Problem 2: Conservative Estimates Get Amplified

The second flaw compounds the first. Christensen demonstrated that even modest conservatism in estimating the cash flows of a disruptive investment can produce dramatic undervaluation, because terminal value calculations amplify small differences. In his example, a conservative estimate of $175 million in Year 5 cash flows, discounted to perpetuity at a 5% spread (10% discount rate minus 5% growth rate), yields a terminal value of $3.5 billion and a total NPV of approximately $4.2 billion. But if actual performance comes in at $571 million in Year 5, the terminal value jumps to $11.4 billion and total NPV reaches $13.4 billion (Christensen et al., 2008). A difference of roughly $400 million in Year 5 cash flow translates into an $8 billion difference in total valuation.

The implication is stark: management teams reject disruptive investments not because those investments are bad, but because they systematically underestimate the cash flow potential. Christensen's proposed solution was not to abandon quantitative analysis altogether, but to recognize that when an organization is facing disruption, qualitative judgment must supplement and sometimes override the numbers.

 

Implications for Today: From Steel to Knowledge Work

The steel example may feel remote to a financial professional or CPA, but the underlying dynamics are portable. Consider the parallel with generative AI and professional services. A law firm billing at $500 per hour for document review faces the same structural question that US Steel faced: why would we cannibalize our high-margin work by investing in AI that could do it for a fraction of the cost? The marginal cost of having an existing associate review a document is low because the infrastructure (training, office space, institutional knowledge) is already paid for. The full cost of building an AI-augmented practice requires significant new investment. The ROI comparison, on the surface, favors business as usual.
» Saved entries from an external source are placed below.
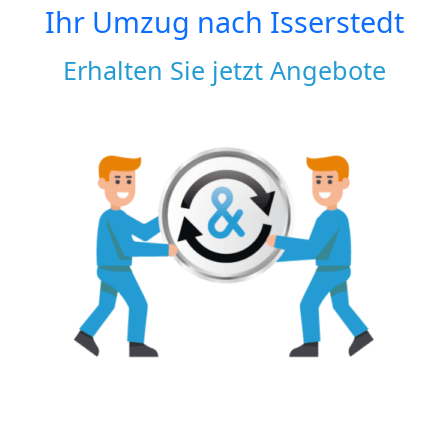
Ihr Umzug nach
Isserstedt
Erhalten Sie jetzt Angebote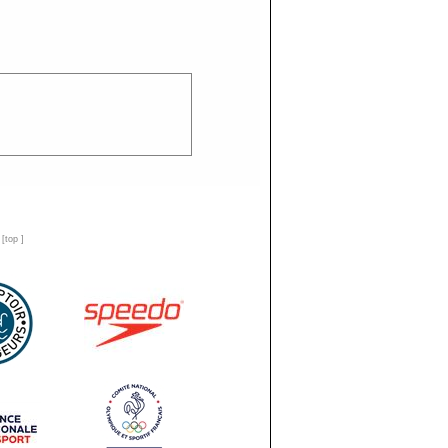
n
[
top
]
But someone else, a startup without legacy infrastructure or billable-hour economics, will build that capability. They will start at the low end, with tasks that incumbent firms consider too cheap to bother with. They will offer "good enough" quality at a dramatically lower price. And if the pattern holds, they will move upmarket over time, just as Nucor moved from rebar to sheet steel.

The broader lesson from Christensen's work is that disruption is not primarily a technology problem. It is a management accounting problem, a capital allocation problem, and ultimately a values problem. The financial metrics that an organization uses to make decisions (margins, ROI, EPS, NPV) shape the values and culture of the organization. Those values determine which opportunities get funded and which get ignored. And those decisions, repeated over time, determine whether the organization survives (Christensen et al., 2008).
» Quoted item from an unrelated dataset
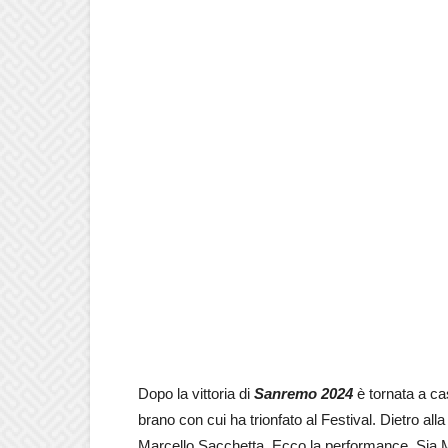
Dopo la vittoria di
Sanremo 2024
è tornata a c
brano con cui ha trionfato al Festival. Dietro alla
Marcello Sacchetta. Ecco la performance. Sia Ma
The RPV framework, which stands for Resources, Processes, and Values, captures this insight. The processes and values that served an organization well during periods of sustaining innovation become liabilities during periods of disruption. They are designed for one job and are being asked to do another. Recognizing that disconnect is the first step toward addressing it.
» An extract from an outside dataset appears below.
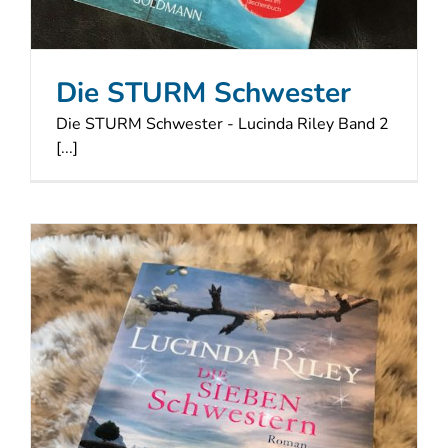
Die STURM Schwester
Die STURM Schwester - Lucinda Riley Band 2
[...]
For financial professionals navigating the current landscape, the question is not whether generative AI will change their work. It is whether their organizations' financial architecture will allow them to respond before someone else does.

 

References

Christensen, C. M. (1997). The innovator's dilemma: When new technologies cause great firms to fail. Harvard Business Review Press.

Christensen, C. M., Kaufman, S. P., & Shih, W. C. (2008). Innovation killers: How financial tools destroy your capacity to do new things. Harvard Business Review, 86(1), 98-105.

Christensen, C. M., & Raynor, M. E. (2003). The innovator's solution: Creating and sustaining successful growth. Harvard Business Review Press.

Isaacson, W. (2011). Steve Jobs. Simon & Schuster.